Alta tensione nel M5S, Conte e Di Maio ai ferri corti

I fedelissimi del ministro degli Esteri respingono ogni accusa. E spiegano piuttosto come sarebbero Conte e i suoi a sbagliare le strategie. Impuntarsi sulla difesa del direttore del Tg1 Giuseppe Carboni sarebbe stato un errore da matita blu: «Dire o Carboni o morte è stato come dire o Conte o morte, non poteva che finire male». In più, sarebbe lo stesso Beppe Grillo ad aver visto tutta la trattativa come un gigantesco errore. Tanto che sui telefonini dei suoi amici più fidati girava ieri un’immagine che prendeva in giro l’ex premier, rappresentato come un fumetto che chiede: «Datemi almeno Rai Gulp».

Il fondatore del Movimento non permetterà che le fibrillazioni sulla Rai facciano traballare il governo, questa la convinzione di chi ha parlato con lui.

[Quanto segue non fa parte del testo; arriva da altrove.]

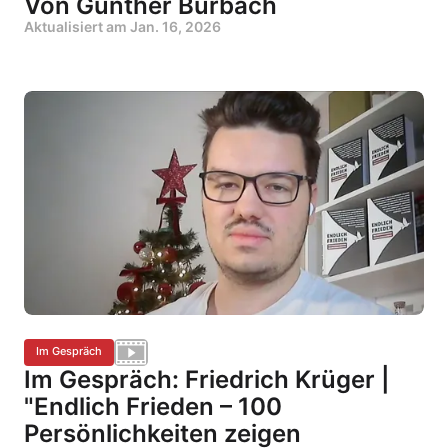
Von Günther Burbach
Aktualisiert am
Jan. 16, 2026
Im Gespräch
Im Gespräch: Friedrich Krüger |
"Endlich Frieden – 100
Persönlichkeiten zeigen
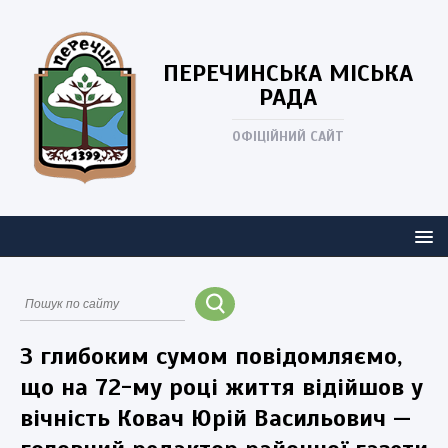
ПЕРЕЧИНСЬКА
МІСЬКА
РАДА
ОФІЦІЙНИЙ САЙТ
З глибоким сумом повідомляємо,
що на 72-му році життя відійшов у
вічність Ковач Юрій Васильович —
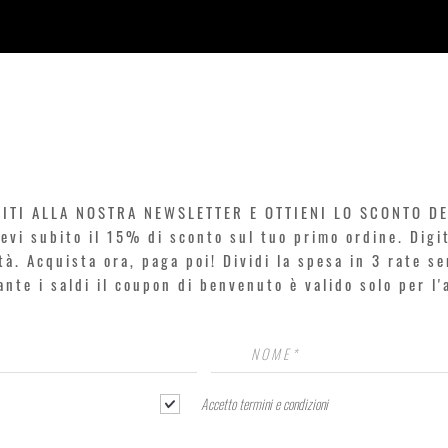
Vista rapida
VITI ALLA NOSTRA NEWSLETTER E OTTIENI LO SCONTO D
icevi subito il 15% di sconto sul tuo primo ordine. Dig
rtà. Acquista ora, paga poi! Dividi la spesa in 3 rate s
rante i saldi il coupon di benvenuto è valido solo per l
Accetto termini e condizioni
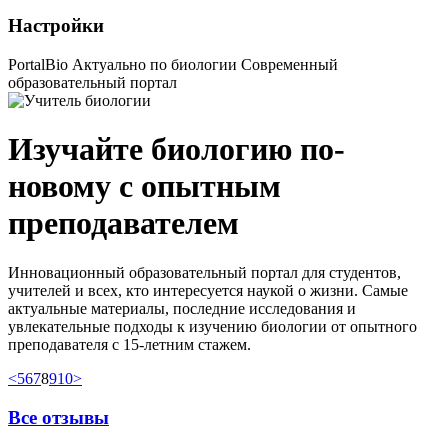
Настройки
PortalBio
Актуально по биологии
Современный
образовательный портал
Изучайте биологию
по-
новому
с опытным
преподавателем
Инновационный образовательный портал для студентов,
учителей и всех, кто интересуется наукой о жизни. Самые
актуальные материалы, последние исследования и
увлекательные подходы к изучению биологии от опытного
преподавателя с 15-летним стажем.
<
5
6
7
8
9
10
>
Все отзывы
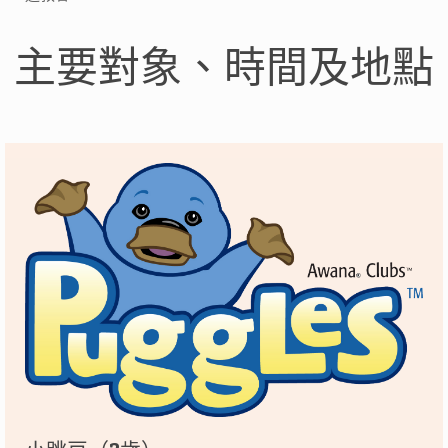
主要對象、時間及地點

E lo stesso vale per l’attuale capogruppo della Camera Davide Crippa – che Conte non controlla – che per la presidente dei senatori Maria Domenica Castellone, che però molti dicono ormai riallineata ai vertici.

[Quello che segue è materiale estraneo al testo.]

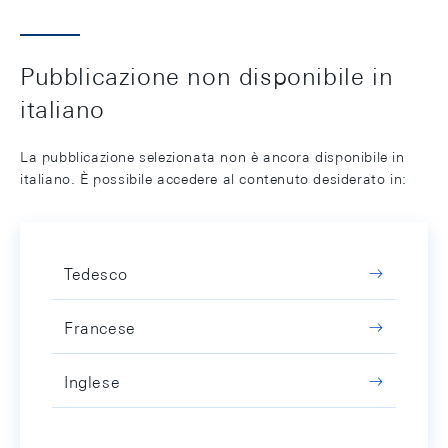
Pubblicazione non disponibile in
italiano
La pubblicazione selezionata non è ancora disponibile in
italiano. È possibile accedere al contenuto desiderato in:
Tedesco
Francese
Inglese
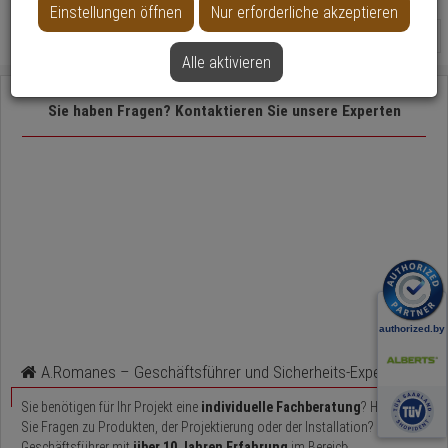
Einstellungen öffnen
Nur erforderliche akzeptieren
24
Alle aktivieren
Sie haben Fragen? Kontaktieren Sie unsere Experten
A.Romanes – Geschäftsführer und Sicherheits-Experte
Sie benötigen für Ihr Projekt eine
individuelle Fachberatung
? Haben
Sie Fragen zu Produkten, der Projektierung oder der Installation? Als
Geschäftsführer mit
über 10 Jahren Erfahrung
im Bereich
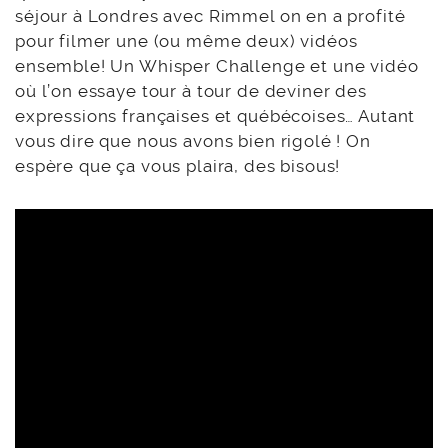
séjour à Londres avec Rimmel on en a profité
pour filmer une (ou même deux) vidéos
ensemble! Un Whisper Challenge et une vidéo
où l’on essaye tour à tour de deviner des
expressions françaises et québécoises… Autant
vous dire que nous avons bien rigolé ! On
espère que ça vous plaira, des bisous!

Comunque sia, è ormai evidente che le squadre in campo siano due: una tifa per Mario Draghi qualsiasi cosa voglia fare, che sia restare a Palazzo Chigi o andare al Quirinale, e lavora per proteggerne le mosse. Un’altra cerca di ricostruire il Movimento richiamandosi a uno stile che però non controlla. Vedere il sempre pacato Giuseppe Conte andare davanti ai giornalisti a dire: «In Rai non metteremo più piede», è straniante prima di tutto per i deputati e senatori a lui più vicini.

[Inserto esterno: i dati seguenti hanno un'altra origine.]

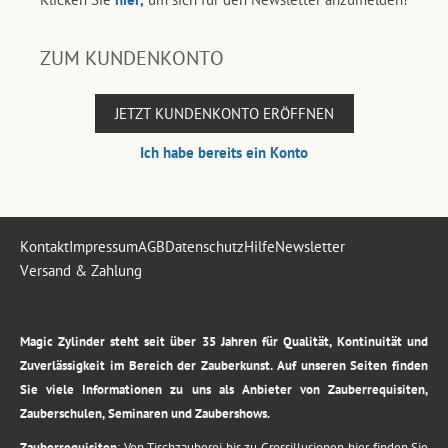
ZUM KUNDENKONTO
JETZT KUNDENKONTO ERÖFFNEN
Ich habe bereits ein Konto
Kontakt
Impressum
AGB
Datenschutz
Hilfe
Newsletter
Versand & Zahlung
.
Magic Zylinder steht seit über 35 Jahren für Qualität, Kontinuität und
Zuverlässigkeit im Bereich der Zauberkunst. Auf unseren Seiten finden
Sie viele Informationen zu uns als Anbieter von Zauberrequisiten,
Zauberschulen, Seminaren und Zaubershows.
Zauberrequisiten
: Von Tischzauberei bis zu Grossillusionen, hier finden Sie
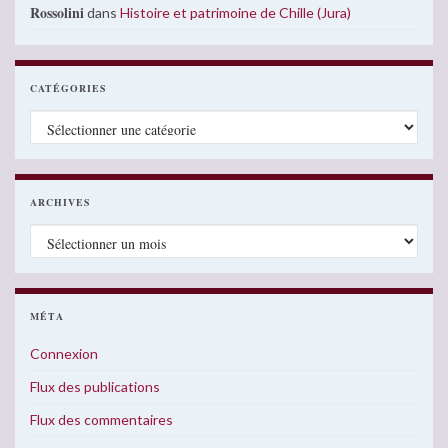
Rossolini
dans
Histoire et patrimoine de Chille (Jura)
CATÉGORIES
Catégories
ARCHIVES
Archives
MÉTA
Connexion
Flux des publications
Flux des commentaires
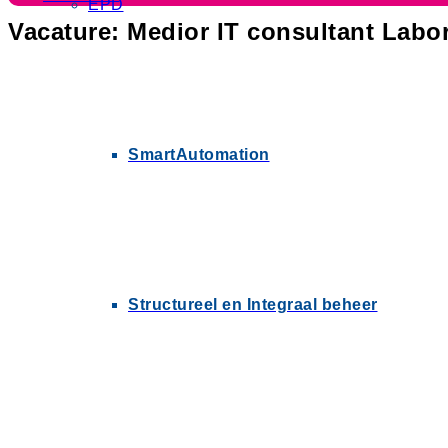
EPD
Vacature: Medior IT consultant Labor
SmartAutomation
Structureel en Integraal beheer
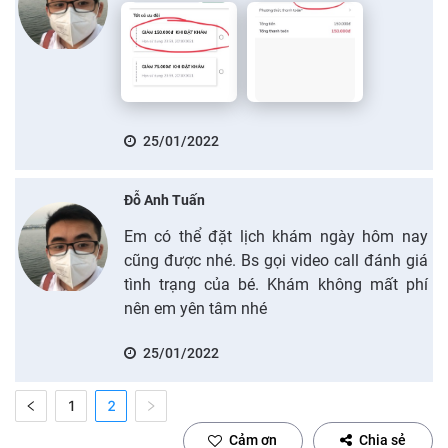
25/01/2022
Đỗ Anh Tuấn
Em có thể đặt lịch khám ngày hôm nay
cũng được nhé. Bs gọi video call đánh giá
tình trạng của bé. Khám không mất phí
nên em yên tâm nhé
25/01/2022
1
2
Cảm ơn
Chia sẻ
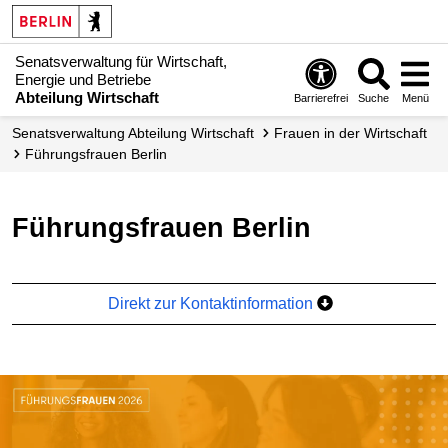
Senatsverwaltung für Wirtschaft,
Energie und Betriebe
Abteilung Wirtschaft
Barrierefrei
Suche
Menü
Senats­verwaltung Abteilung Wirtschaft
Frauen in der Wirtschaft
Führungsfrauen Berlin
Führungsfrauen Berlin
Direkt zur Kontaktinformation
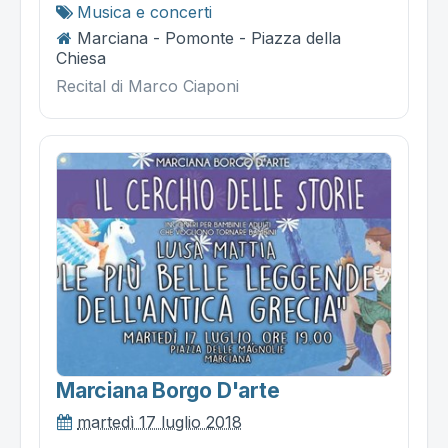
Musica e concerti
Marciana - Pomonte - Piazza della
Chiesa
Recital di Marco Ciaponi
Marciana Borgo D'arte
martedì 17 luglio 2018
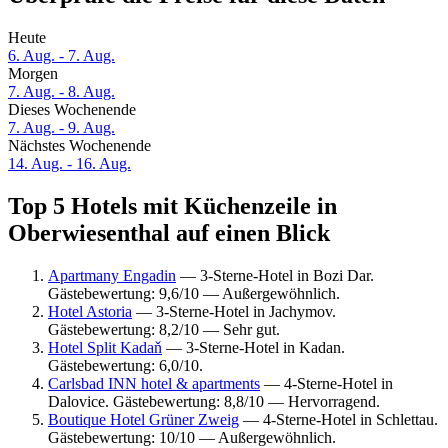
Heute
6. Aug. - 7. Aug.
Morgen
7. Aug. - 8. Aug.
Dieses Wochenende
7. Aug. - 9. Aug.
Nächstes Wochenende
14. Aug. - 16. Aug.
Top 5 Hotels mit Küchenzeile in
Oberwiesenthal auf einen Blick
Apartmany Engadin
— 3-Sterne-Hotel in Bozi Dar.
Gästebewertung: 9,6/10 — Außergewöhnlich.
Hotel Astoria
— 3-Sterne-Hotel in Jachymov.
Gästebewertung: 8,2/10 — Sehr gut.
Hotel Split Kadaň
— 3-Sterne-Hotel in Kadan.
Gästebewertung: 6,0/10.
Carlsbad INN hotel & apartments
— 4-Sterne-Hotel in
Dalovice. Gästebewertung: 8,8/10 — Hervorragend.
Boutique Hotel Grüner Zweig
— 4-Sterne-Hotel in Schlettau.
Gästebewertung: 10/10 — Außergewöhnlich.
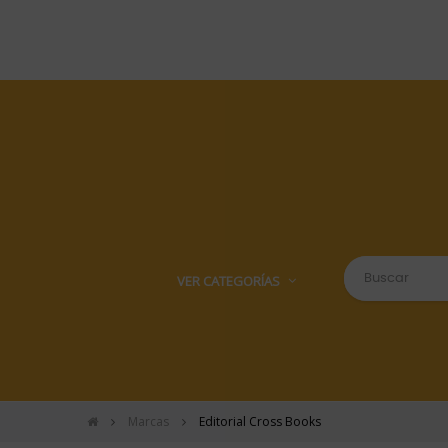
VER CATEGORÍAS
Marcas
Editorial Cross Books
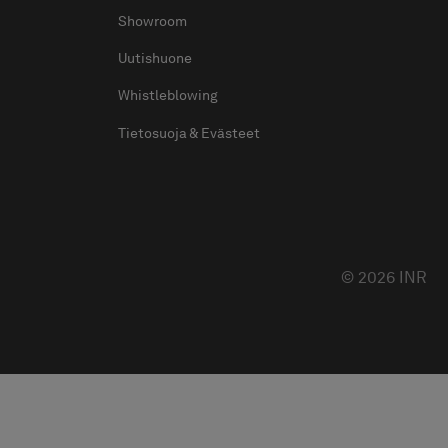
Showroom
Uutishuone
Whistleblowing
Tietosuoja & Evästeet
© 2026 INR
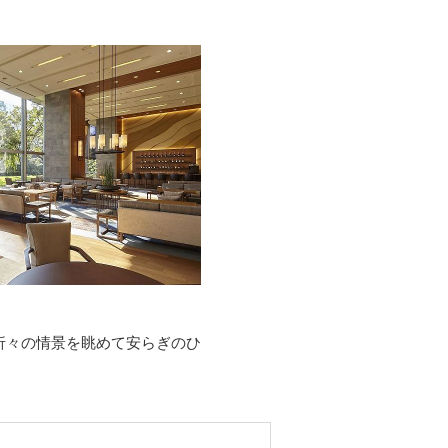
折々の情景を眺めて安らぎのひ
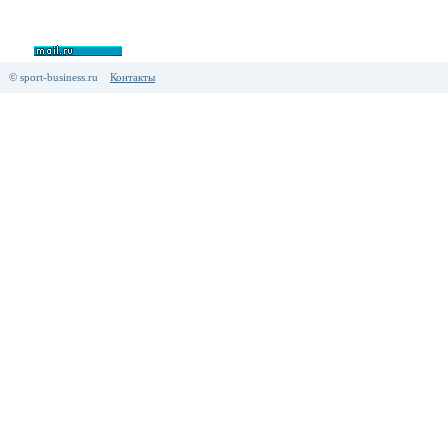
© sport-business.ru
Контакты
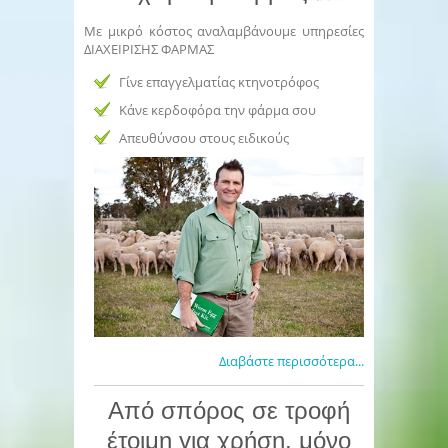
Με μικρό κόστος αναλαμβάνουμε υπηρεσίες
ΔΙΑΧΕΙΡΙΣΗΣ ΦΑΡΜΑΣ
Γίνε επαγγελματίας κτηνοτρόφος
Κάνε κερδοφόρα την φάρμα σου
Απευθύνσου στους ειδικούς
Διαβάστε περισσότερα...
Από σπόρος σε τροφή
έτοιμη για χρήση, μόνο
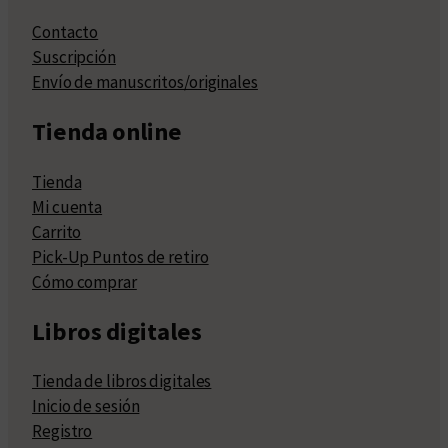
Contacto
Suscripción
Envío de manuscritos/originales
Tienda online
Tienda
Mi cuenta
Carrito
Pick-Up Puntos de retiro
Cómo comprar
Libros digitales
Tienda de libros digitales
Inicio de sesión
Registro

Alessandro Di Battista, che lavora ormai al suo contro-Movimento e tornerà in tour tra pochi giorni insieme al deputato (fuoriuscito) Alessio Villarosa, scrive in un post: «Vi stupite? Hanno scelto (in modo scellerato) di far parte del governo dell’assembramento? Dicevano “controlliamo dall’interno”, ora neppure stanno “dentro” per controllare. Domando ancora: ne valeva la pena?». A questa domanda, metà Movimento risponderebbe sì e un’altra metà – oggi – vacillerebbe. Le crepe sono sempre più profonde, la fiducia reciproca come consunta. Che il tutto rischi di deflagare dopo le nomine Rai, è come sempre la vita che si appropria dei simboli. Perché da lì, per il Movimento, tutto è cominciato. Fuori i partiti dalla Rai è stato l’urlo del primo Grillo e dei primi Vaffa Day. Nella tv pubblica il comico aveva giurato di non tornare mai più, dopo esserne stato allontanato (dalla politica) per una battuta sui socialisti. Poi, non appena il Movimento è entrato al governo, l’allora direttore di Rai2 Carlo Freccero creò un programma, C’è Grillo, che gli valse molte polemiche seppure formato solo da spezzoni di vecchi spettacoli costati 30mila euro di diritti d’autore.

Al grido di OccupyRai l’allora presidente della Commissione di Vigilanza Roberto Fico era andato – sotto la pioggia – a organizzare un presidio davanti ai cancelli di piazza Mazzini, con Grillo che urlava: «Mi interessa la tv pubblica», non «il nano con le sue merdose tv». Seguiva incontro con l’allora dg Luigi Gubitosi e un comunicato sul blog che ne chiedeva le dimissioni insieme a quelle della presidente Anna Maria Tarantola. Erano i tempi dell’opposizione, però. Quando ancora il M5S non aveva partecipato ad alcuna spartizione e poteva dirsi orgogliosamente fuori dal sistema. Adesso, quello spartito suona stonato. Soprattutto, non ci sono direttori d’orchestra capaci di far andare a tempo le diverse anime dei 5 stelle. Divise su tutto, ma – più di tutto – sul futuro del governo Draghi.